Work task
Your response should contain only the lines running from the top of the data below through the line with "of wil je graag een offerte?", both included. Pictures must be omitted.

Input for this task
+===+

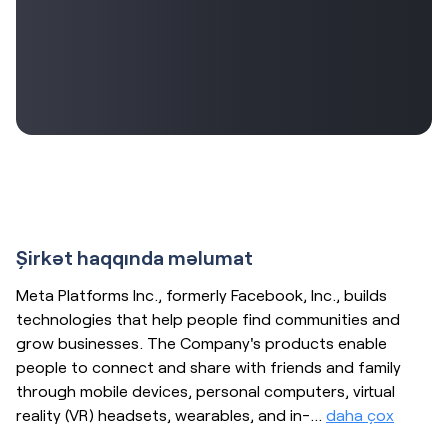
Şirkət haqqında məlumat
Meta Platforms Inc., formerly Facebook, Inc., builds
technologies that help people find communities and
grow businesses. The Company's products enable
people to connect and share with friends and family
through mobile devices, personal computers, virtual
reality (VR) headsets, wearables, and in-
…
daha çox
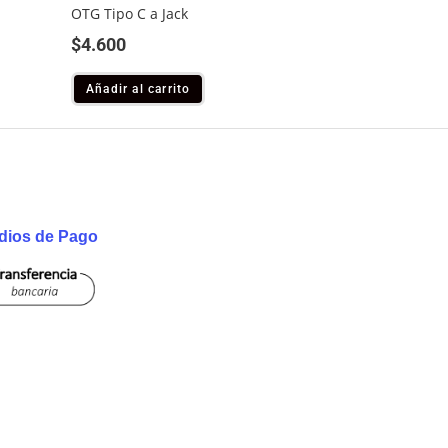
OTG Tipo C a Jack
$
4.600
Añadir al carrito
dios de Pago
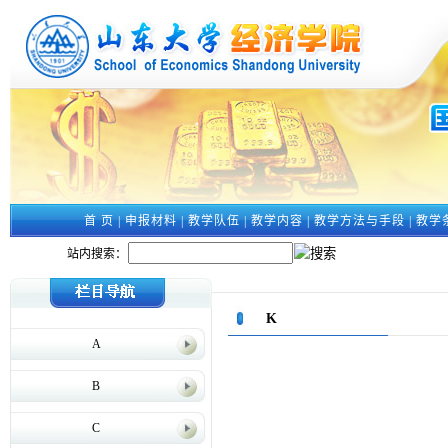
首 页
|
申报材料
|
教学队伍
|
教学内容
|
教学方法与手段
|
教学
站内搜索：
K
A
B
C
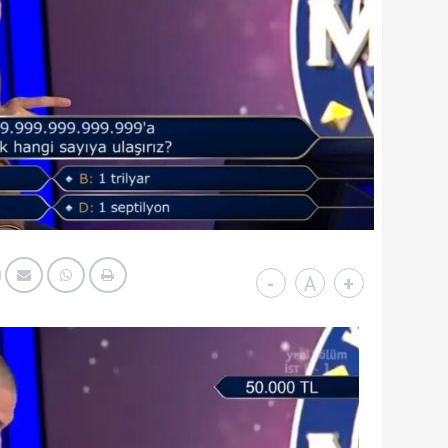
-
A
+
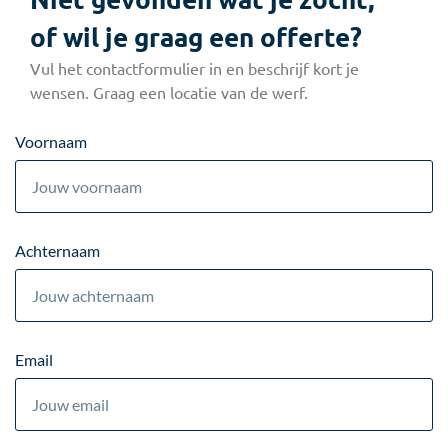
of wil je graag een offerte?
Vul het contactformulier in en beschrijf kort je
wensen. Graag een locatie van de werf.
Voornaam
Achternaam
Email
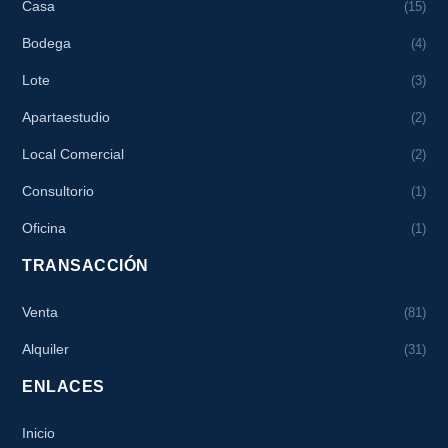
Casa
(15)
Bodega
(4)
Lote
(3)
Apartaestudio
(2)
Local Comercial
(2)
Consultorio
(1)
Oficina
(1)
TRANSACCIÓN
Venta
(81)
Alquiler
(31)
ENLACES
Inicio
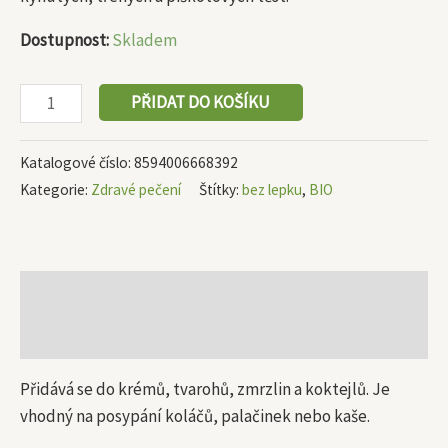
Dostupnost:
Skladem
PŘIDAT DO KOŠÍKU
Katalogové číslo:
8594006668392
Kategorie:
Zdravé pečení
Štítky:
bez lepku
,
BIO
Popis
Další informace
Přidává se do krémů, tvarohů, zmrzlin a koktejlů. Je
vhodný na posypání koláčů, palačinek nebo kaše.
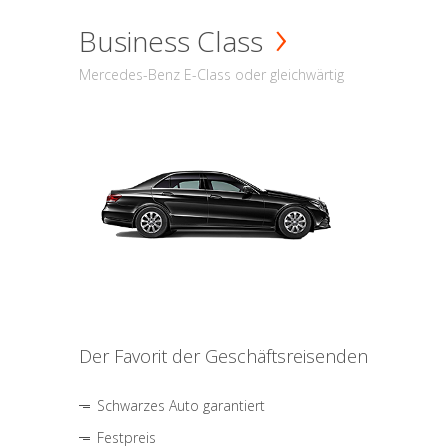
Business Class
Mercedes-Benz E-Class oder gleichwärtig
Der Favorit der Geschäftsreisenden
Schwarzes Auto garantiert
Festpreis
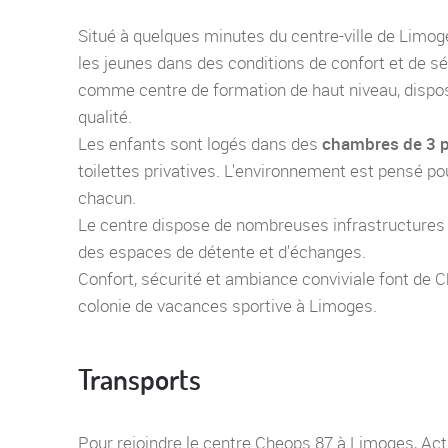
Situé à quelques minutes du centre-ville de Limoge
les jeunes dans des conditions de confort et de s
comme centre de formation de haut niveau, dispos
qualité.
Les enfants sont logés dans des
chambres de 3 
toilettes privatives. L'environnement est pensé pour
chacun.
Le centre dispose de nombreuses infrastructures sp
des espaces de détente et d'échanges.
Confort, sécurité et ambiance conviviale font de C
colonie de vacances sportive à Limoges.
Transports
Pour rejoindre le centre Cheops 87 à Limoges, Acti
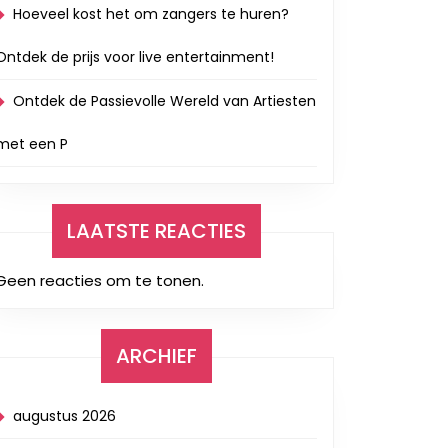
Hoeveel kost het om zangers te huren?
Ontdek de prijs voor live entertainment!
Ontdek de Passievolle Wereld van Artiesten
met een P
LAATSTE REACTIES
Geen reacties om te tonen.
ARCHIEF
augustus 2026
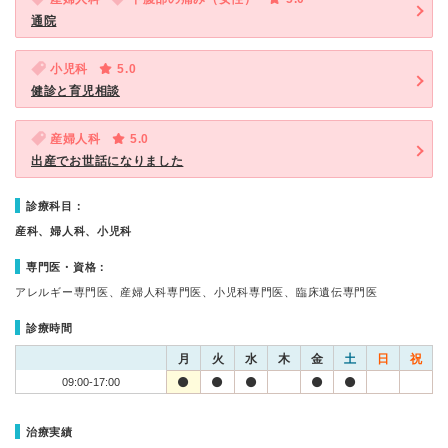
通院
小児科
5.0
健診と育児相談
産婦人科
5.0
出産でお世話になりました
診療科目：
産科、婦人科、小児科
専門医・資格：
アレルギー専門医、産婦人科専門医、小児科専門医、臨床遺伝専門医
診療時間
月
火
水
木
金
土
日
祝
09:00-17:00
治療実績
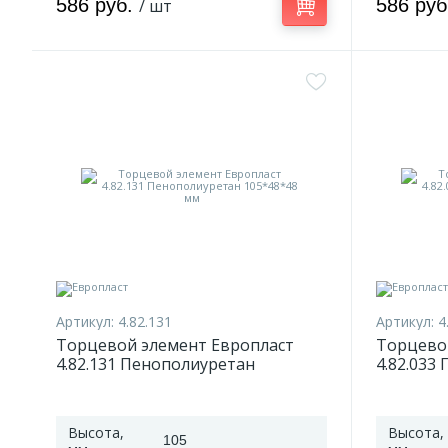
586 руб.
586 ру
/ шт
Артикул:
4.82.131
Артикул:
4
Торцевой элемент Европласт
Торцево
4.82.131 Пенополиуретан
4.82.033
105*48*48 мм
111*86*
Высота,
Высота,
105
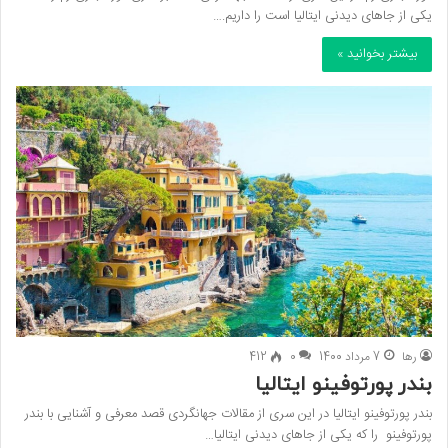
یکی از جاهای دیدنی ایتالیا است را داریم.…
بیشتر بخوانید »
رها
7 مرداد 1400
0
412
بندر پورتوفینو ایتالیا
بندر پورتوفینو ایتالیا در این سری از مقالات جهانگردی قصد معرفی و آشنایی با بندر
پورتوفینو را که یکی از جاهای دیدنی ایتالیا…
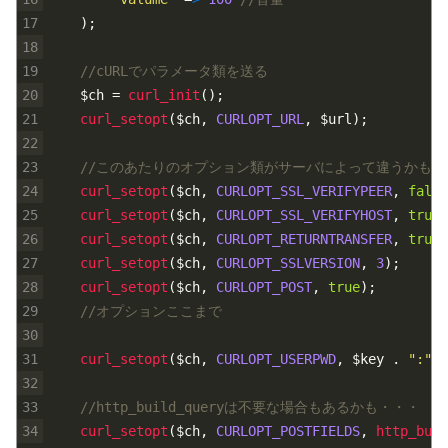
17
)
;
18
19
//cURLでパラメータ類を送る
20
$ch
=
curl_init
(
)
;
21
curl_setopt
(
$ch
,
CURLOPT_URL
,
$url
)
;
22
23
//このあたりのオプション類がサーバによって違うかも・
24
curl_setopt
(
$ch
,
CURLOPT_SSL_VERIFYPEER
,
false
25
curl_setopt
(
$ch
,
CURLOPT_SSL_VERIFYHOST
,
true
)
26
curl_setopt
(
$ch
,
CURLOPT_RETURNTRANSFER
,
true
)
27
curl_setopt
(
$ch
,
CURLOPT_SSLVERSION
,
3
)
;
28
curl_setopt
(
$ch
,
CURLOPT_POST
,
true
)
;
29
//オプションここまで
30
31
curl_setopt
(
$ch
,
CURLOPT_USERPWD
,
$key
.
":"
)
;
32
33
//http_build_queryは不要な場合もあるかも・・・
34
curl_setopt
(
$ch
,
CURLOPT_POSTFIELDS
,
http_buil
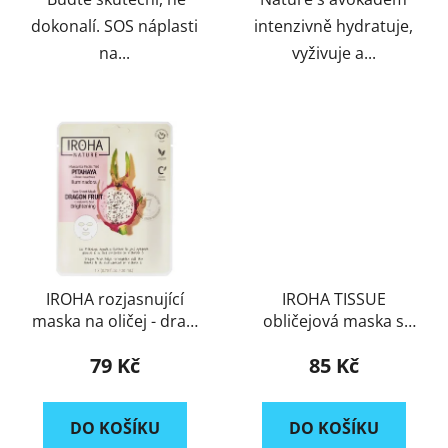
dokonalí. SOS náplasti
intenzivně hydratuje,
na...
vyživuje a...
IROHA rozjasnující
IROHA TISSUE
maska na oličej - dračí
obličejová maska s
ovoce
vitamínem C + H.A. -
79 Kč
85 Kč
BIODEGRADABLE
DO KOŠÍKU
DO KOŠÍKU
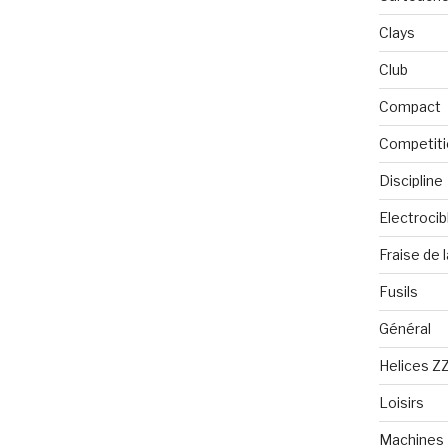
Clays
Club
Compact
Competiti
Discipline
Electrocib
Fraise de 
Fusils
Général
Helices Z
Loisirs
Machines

+===+

Answer
Şirkət haqqında məlumat
Meta Platforms Inc., formerly Facebook, Inc., builds
technologies that help people find communities and
grow businesses. The Company's products enable
people to connect and share with friends and family
through mobile devices, personal computers, virtual
reality (VR) headsets, wearables, and in-
…
daha çox
OTG Tipo C a Jack
$
4.600
Añadir al carrito
dios de Pago
首 页
|
申报材料
|
教学队伍
|
教学内容
|
教学方法与手段
|
教学
站内搜索：
K
A
B
C
-
A
+
of wil je graag een offerte?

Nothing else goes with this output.